YOUR GOAL -
Your job is to retype the records exactly while dropping every picture.

THE RECORDS -
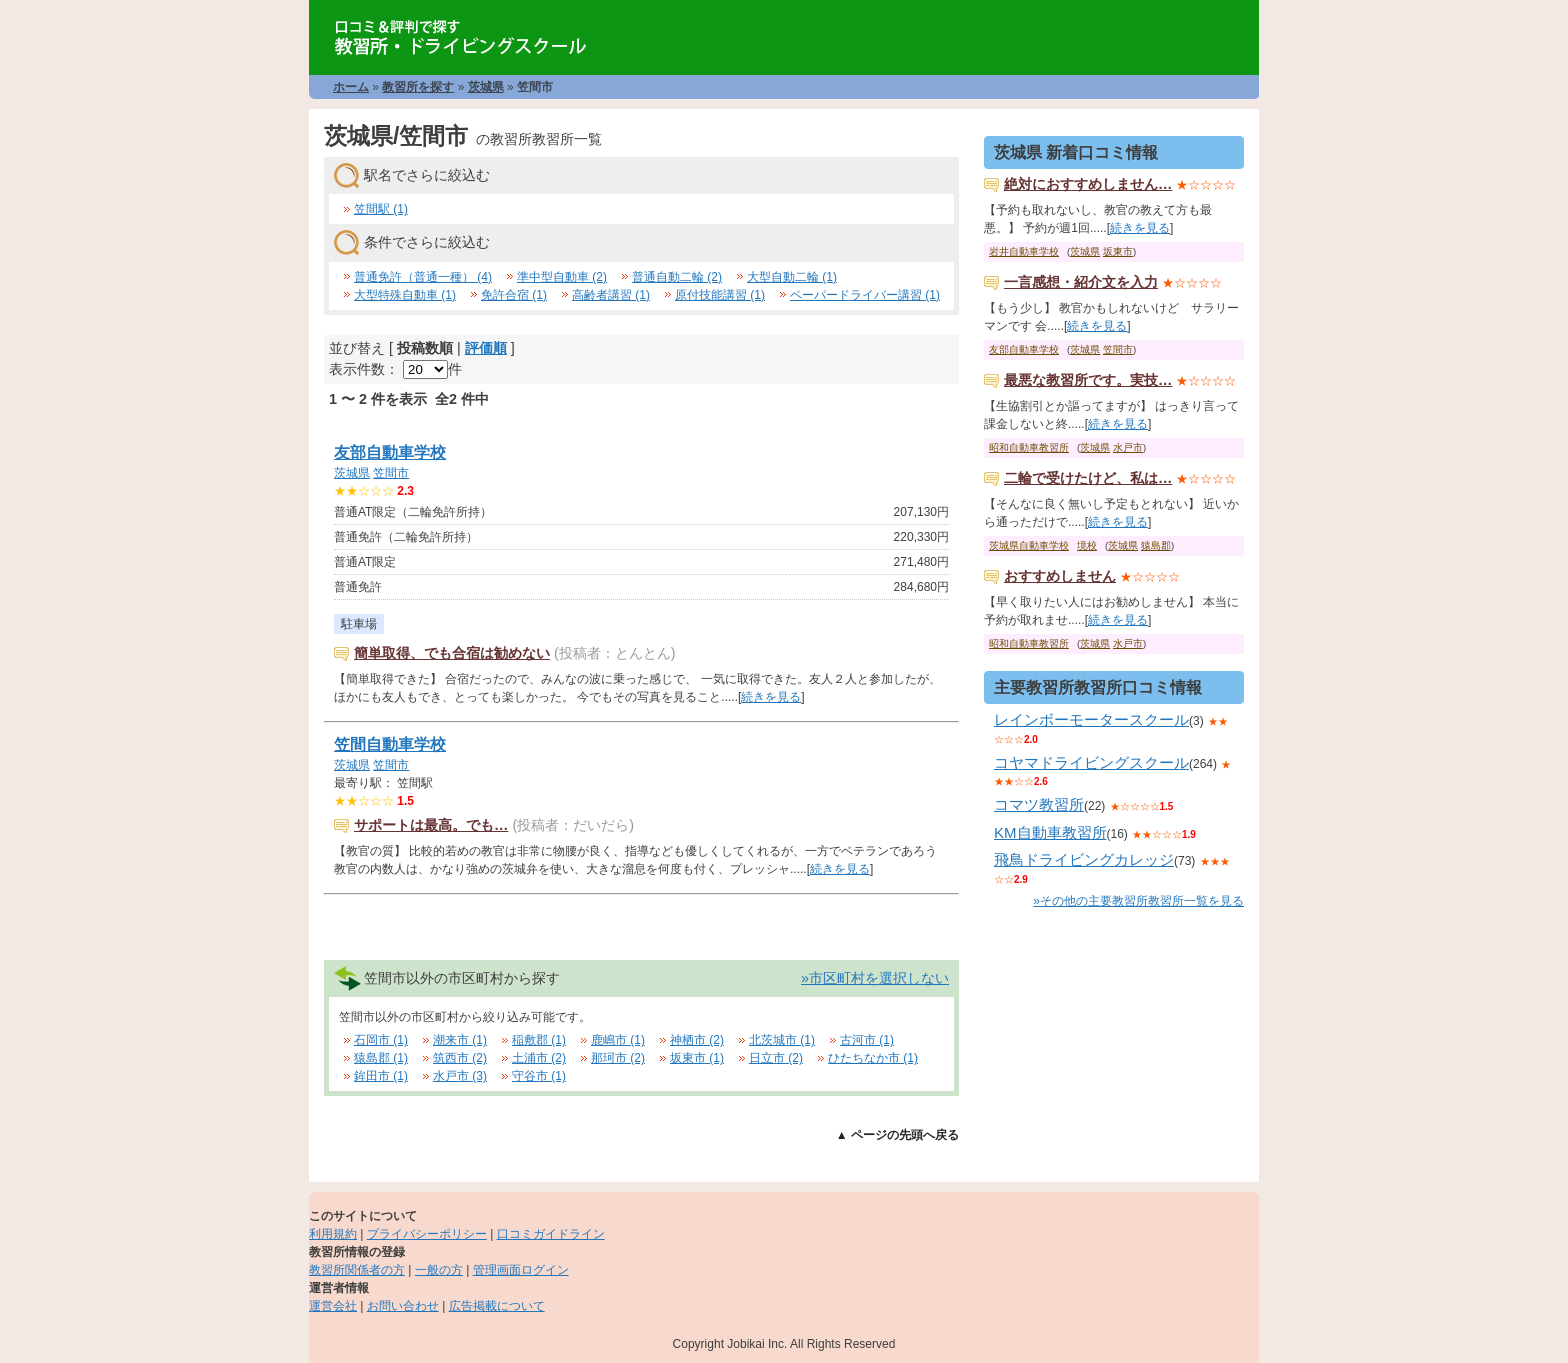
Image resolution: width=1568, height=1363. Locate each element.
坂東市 (1118, 251)
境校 (1087, 545)
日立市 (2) (776, 1058)
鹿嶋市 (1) (618, 1040)
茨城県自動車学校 (1029, 545)
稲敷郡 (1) (539, 1040)
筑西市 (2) (460, 1058)
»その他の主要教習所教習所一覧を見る (1138, 901)
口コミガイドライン (551, 1234)
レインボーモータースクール (1091, 719)
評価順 (486, 348)
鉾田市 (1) (381, 1076)
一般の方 (439, 1270)
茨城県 (486, 87)
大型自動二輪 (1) (792, 277)
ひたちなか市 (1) (873, 1058)
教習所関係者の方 (357, 1270)
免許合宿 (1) (514, 295)
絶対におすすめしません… (1088, 184)
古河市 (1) (867, 1040)
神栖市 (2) (697, 1040)
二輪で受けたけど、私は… (1088, 478)
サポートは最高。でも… (431, 825)
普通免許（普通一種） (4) (423, 277)
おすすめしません (1060, 576)
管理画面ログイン (521, 1270)
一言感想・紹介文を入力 (1081, 282)
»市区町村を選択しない (875, 978)
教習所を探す (418, 87)
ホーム (351, 87)
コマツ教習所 (1039, 804)
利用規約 (333, 1234)
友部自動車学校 (390, 452)
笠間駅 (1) (381, 209)
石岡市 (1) (381, 1040)
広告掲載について (497, 1306)
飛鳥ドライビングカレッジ (1084, 859)
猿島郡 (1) (381, 1058)
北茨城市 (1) (782, 1040)
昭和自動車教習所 (1029, 447)
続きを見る (771, 697)
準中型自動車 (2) (562, 277)
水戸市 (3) (460, 1076)
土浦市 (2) (539, 1058)
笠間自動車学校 (390, 744)
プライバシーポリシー (427, 1234)
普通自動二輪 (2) (677, 277)
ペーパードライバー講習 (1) (865, 295)
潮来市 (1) (460, 1040)
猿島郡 (1156, 545)
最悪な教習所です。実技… (1088, 380)
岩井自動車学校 (1024, 251)
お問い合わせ (403, 1306)
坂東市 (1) (697, 1058)
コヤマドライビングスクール (1091, 762)
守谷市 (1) (539, 1076)
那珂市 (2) (618, 1058)
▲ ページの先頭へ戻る (897, 1135)
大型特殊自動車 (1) (405, 295)
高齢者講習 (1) (611, 295)
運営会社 (333, 1306)
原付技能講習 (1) (720, 295)
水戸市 (1128, 447)
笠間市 (391, 473)
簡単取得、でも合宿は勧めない (452, 653)
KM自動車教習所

ANSWER SECTION -
Image resolution: width=1568, height=1363. Locate each element.
坂東市 (1118, 251)
境校 (1087, 545)
日立市 (2) (776, 1058)
鹿嶋市 (1) (618, 1040)
茨城県自動車学校 (1029, 545)
稲敷郡 (1) (539, 1040)
筑西市 (2) (460, 1058)
»その他の主要教習所教習所一覧を見る (1138, 901)
口コミガイドライン (551, 1234)
レインボーモータースクール (1091, 719)
評価順 (486, 348)
鉾田市 (1) (381, 1076)
一般の方 (439, 1270)
茨城県 (486, 87)
大型自動二輪 (1) (792, 277)
ひたちなか市 (1) (873, 1058)
教習所関係者の方 (357, 1270)
免許合宿 (1) (514, 295)
絶対におすすめしません… (1088, 184)
古河市 (1) (867, 1040)
神栖市 (2) (697, 1040)
二輪で受けたけど、私は… (1088, 478)
サポートは最高。でも… (431, 825)
普通免許（普通一種） (4) (423, 277)
おすすめしません (1060, 576)
管理画面ログイン (521, 1270)
一言感想・紹介文を入力 (1081, 282)
»市区町村を選択しない (875, 978)
教習所を探す (418, 87)
ホーム (351, 87)
コマツ教習所 (1039, 804)
利用規約 (333, 1234)
友部自動車学校 (390, 452)
笠間駅 (1) (381, 209)
石岡市 (1) (381, 1040)
広告掲載について (497, 1306)
飛鳥ドライビングカレッジ (1084, 859)
猿島郡 (1) (381, 1058)
北茨城市 (1) (782, 1040)
昭和自動車教習所 (1029, 447)
続きを見る (771, 697)
準中型自動車 (2) (562, 277)
水戸市 (3) (460, 1076)
土浦市 (2) (539, 1058)
笠間自動車学校 (390, 744)
プライバシーポリシー (427, 1234)
普通自動二輪 (2) (677, 277)
ペーパードライバー講習 (1) (865, 295)
潮来市 (1) (460, 1040)
猿島郡 (1156, 545)
最悪な教習所です。実技… (1088, 380)
岩井自動車学校 (1024, 251)
お問い合わせ (403, 1306)
坂東市 (1) (697, 1058)
コヤマドライビングスクール (1091, 762)
守谷市 (1) (539, 1076)
那珂市 (2) (618, 1058)
▲ ページの先頭へ戻る (897, 1135)
大型特殊自動車 (1) (405, 295)
高齢者講習 (1) (611, 295)
運営会社 (333, 1306)
原付技能講習 (1) (720, 295)
水戸市 (1128, 447)
笠間市 (391, 473)
簡単取得、でも合宿は勧めない (452, 653)
KM自動車教習所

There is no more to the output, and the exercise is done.